* ASSIGNMENT:
If a line below includes the string "Ministra", copy it.

+---+

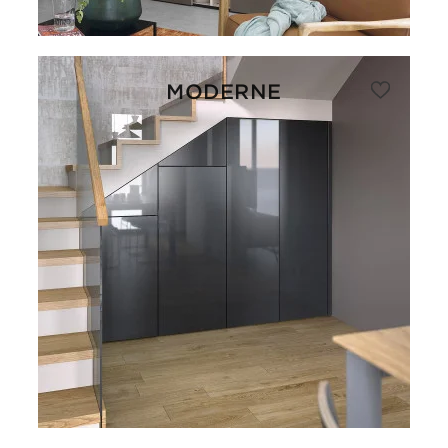
MODERNE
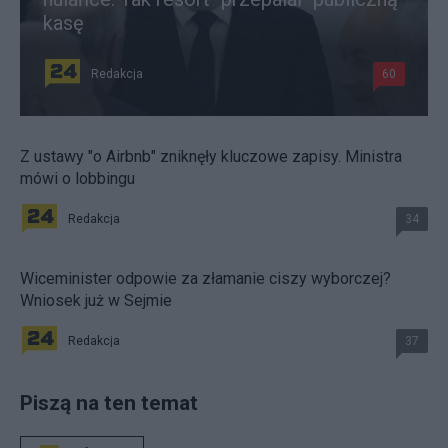
kasę
Redakcja
60
Z ustawy "o Airbnb" zniknęły kluczowe zapisy. Ministra
mówi o lobbingu
Redakcja
34
Wiceminister odpowie za złamanie ciszy wyborczej?
Wniosek już w Sejmie
Redakcja
37
Piszą na ten temat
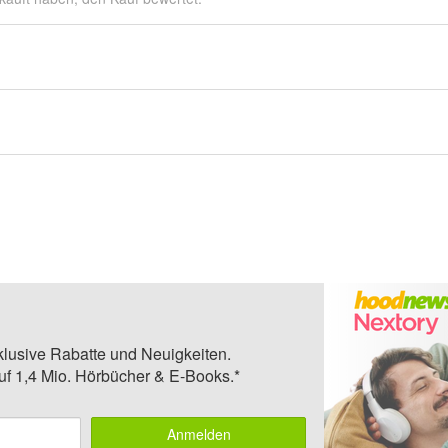
klusive Rabatte und Neuigkeiten.
auf 1,4 Mio. Hörbücher & E-Books.*
Anmelden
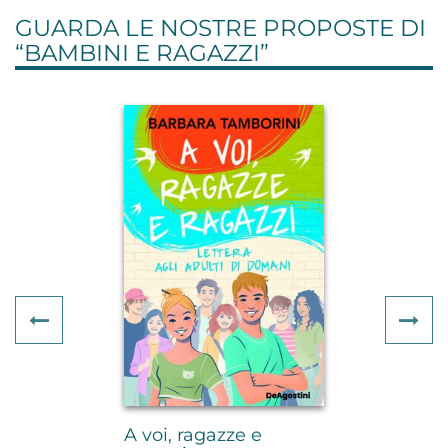
GUARDA LE NOSTRE PROPOSTE DI
“
BAMBINI E RAGAZZI
”
Previous
Ne
A voi, ragazze e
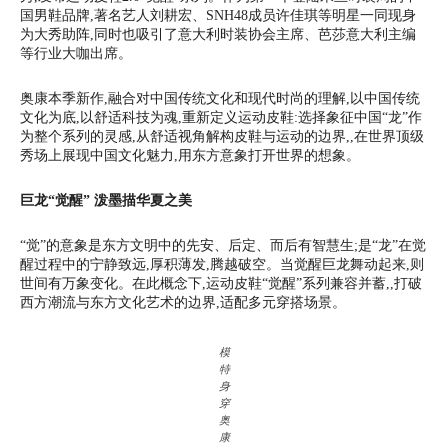
国男鞋品牌,著名艺人刘耕宏、SNH48成员许佳琪等明星一同现身
为大秀助阵,同时也吸引了意大利时装协会主席、芭莎意大利主编
等行业大咖出席。
奥康本季新作,融合对中国传统文化和现代时尚的理解,以中国传统
文化为底,以舒适科技为魂,重新定义运动皮鞋:选择象征中国“龙”作
为整个系列的灵感,从舒适视角解构皮鞋与运动的边界,,在世界顶级
秀场上展现中国文化魅力,用东方意象打开世界的想象。
巨龙“觉醒” 泼墨描华夏之美
“觉”的意象是东方文明中的先安、后定、而后有智慧生;是“龙”在觉
醒过程中的宁静致远,厚积薄发,腾越破空。当觉醒巨龙舞动起来,则
世间有万象变化。在此概念下,运动皮鞋“觉醒”系列兼容并蓄,,打破
西方潮流与东方文化艺术的边界,适配多元穿搭场景。
模
特
身
穿
奥
康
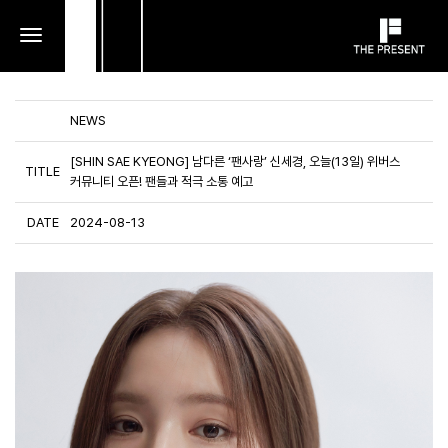
toggle
navigation
NEWS
[SHIN SAE KYEONG] 남다른 ‘팬사랑’ 신세경, 오늘(13일) 위버스
TITLE
커뮤니티 오픈! 팬들과 적극 소통 예고
DATE
2024-08-13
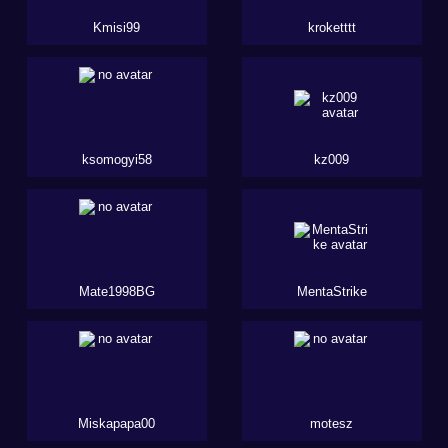
Kmisi99
kroketttt
ksomogyi58
kz009
Mate1998BG
MentaStrike
Miskapapa00
motesz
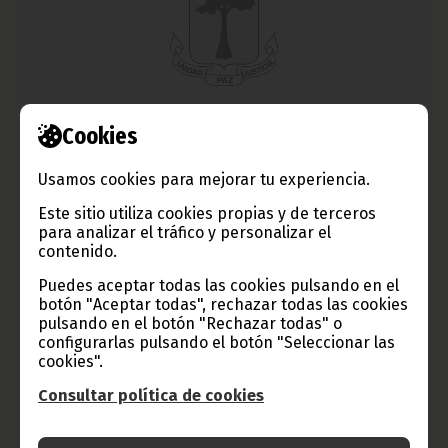
Cookies
La Ministra de Cultura en la prensa internacional
febrero 22, 2014
Usamos cookies para mejorar tu experiencia.
La Ministra Delegada del Departamento de Cultura y Turismo
de Guinea Ecuatorial se convierte poco a poco en una celebrity
Este sitio utiliza cookies propias y de terceros
internacional reclamada por diferentes medios internacionales
para analizar el tráfico y personalizar el
no solamente por conducir la gestión del país en materia
contenido.
cultural y turística, sino también por sus actividades como
escritora, modelo y editora del mundo de la moda.
Puedes aceptar todas las cookies pulsando en el
botón "Aceptar todas", rechazar todas las cookies
Noticias
Cultura
Gente GE
pulsando en el botón "Rechazar todas" o
configurarlas pulsando el botón "Seleccionar las
cookies".
Consultar política de cookies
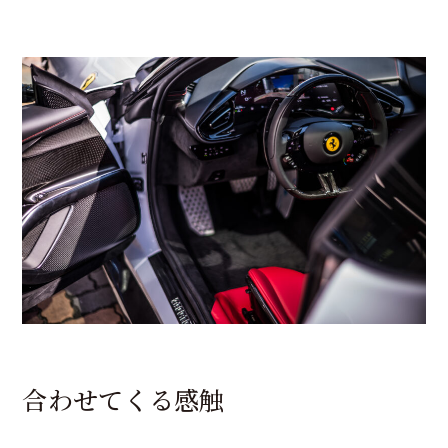
合わせてくる感触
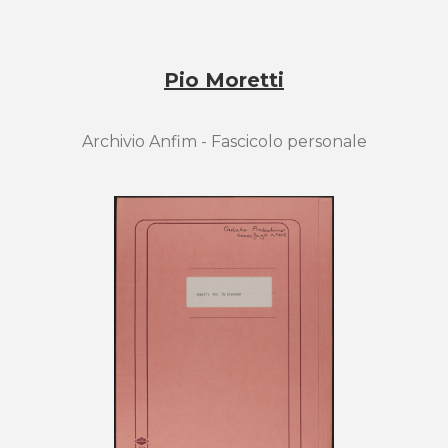
Pio Moretti
Archivio Anfim - Fascicolo personale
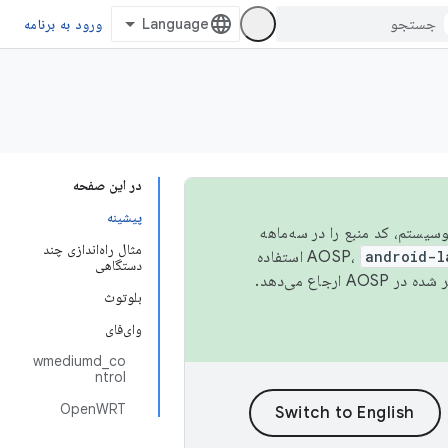
ورود به برنامه
در این صفحه
پیشینه
 اکوسیستم، کد منبع را در سه‌ماهه
مثال راه‌اندازی چند
android-l
استفاده
دستگاهی
همیشه به جدیدترین نسخه منتشر شده در AOSP ارجاع می‌دهد.
بلوتوث
وای‌فای
wmediumd_co
ntrol
OpenWRT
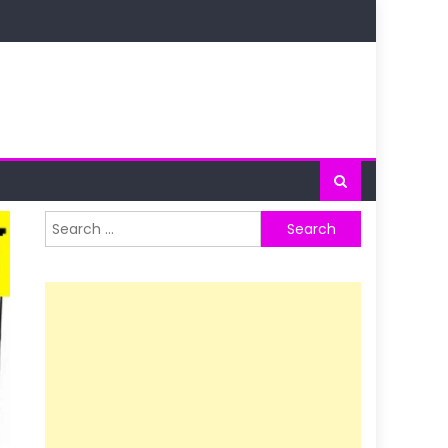
Search
for:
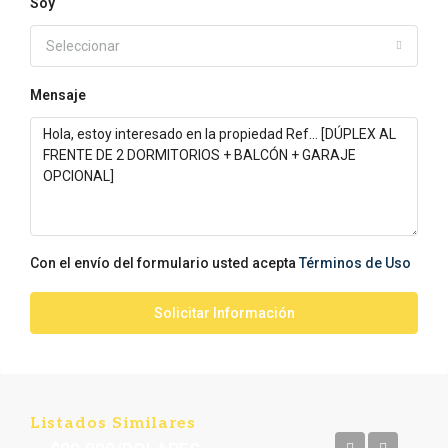
Soy
Seleccionar
Mensaje
Con el envío del formulario usted acepta
Términos de Uso
Solicitar Información
Listados Similares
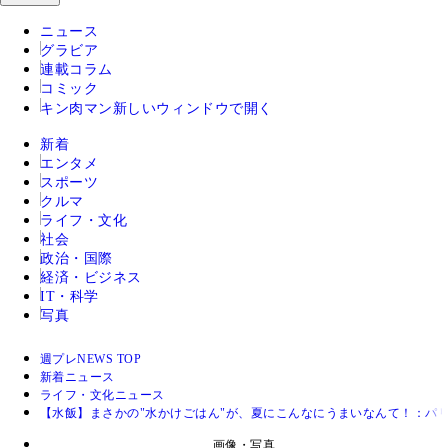
ニュース
グラビア
連載コラム
コミック
キン肉マン
新しいウィンドウで開く
新着
エンタメ
スポーツ
クルマ
ライフ・文化
社会
政治・国際
経済・ビジネス
IT・科学
写真
週プレNEWS TOP
新着ニュース
ライフ・文化ニュース
【水飯】まさかの"水かけごはん"が、夏にこんなにうまいなんて！：パリ
画像・写真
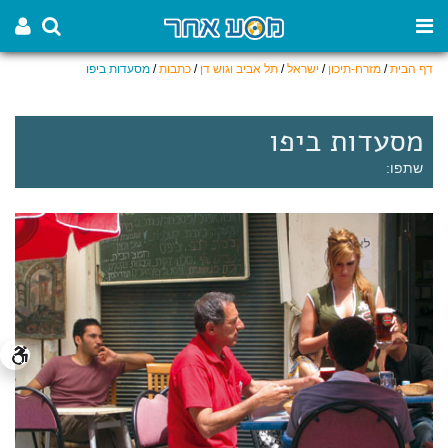
דף הבית
/
מזרח-תיכון
/
ישראל
/
תל אביב וגוש דן
/
כתבות
/
מסעדות ביפו
מסעדות ביפו
שתפו:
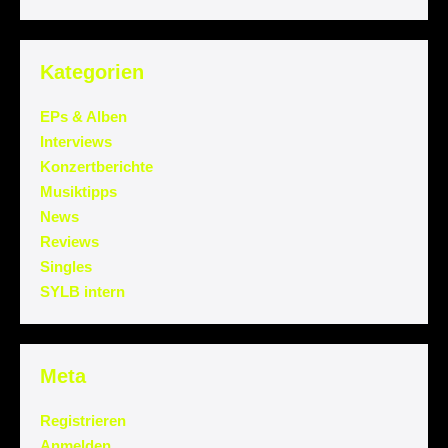
Kategorien
EPs & Alben
Interviews
Konzertberichte
Musiktipps
News
Reviews
Singles
SYLB intern
Meta
Registrieren
Anmelden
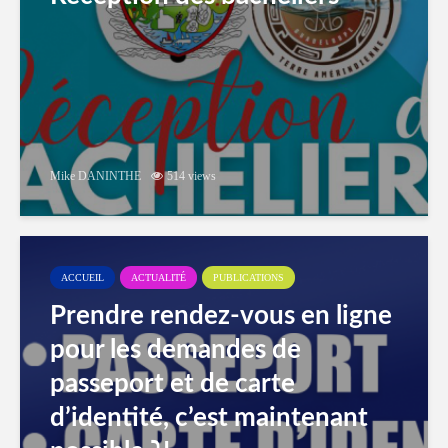
Mike DANINTHE
514 views
ACCUEIL
ACTUALITÉ
PUBLICATIONS
Prendre rendez-vous en ligne
pour les demandes de
passeport et de carte
d’identité, c’est maintenant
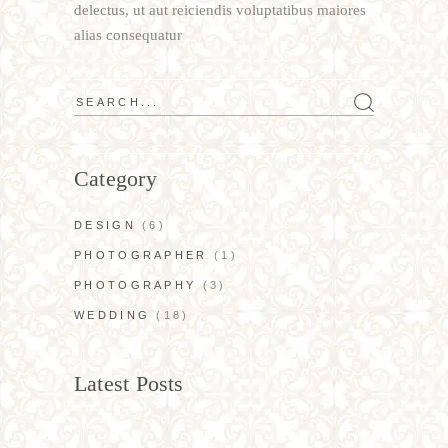
delectus, ut aut reiciendis voluptatibus maiores
alias consequatur
Category
DESIGN
(6)
PHOTOGRAPHER
(1)
PHOTOGRAPHY
(3)
WEDDING
(18)
Latest Posts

+---+

* REPLY TO THE EXERCISE:
Z ustawy "o Airbnb" zniknęły kluczowe zapisy. Ministra
La Ministra de Cultura en la prensa internacional
La Ministra Delegada del Departamento de Cultura y Turismo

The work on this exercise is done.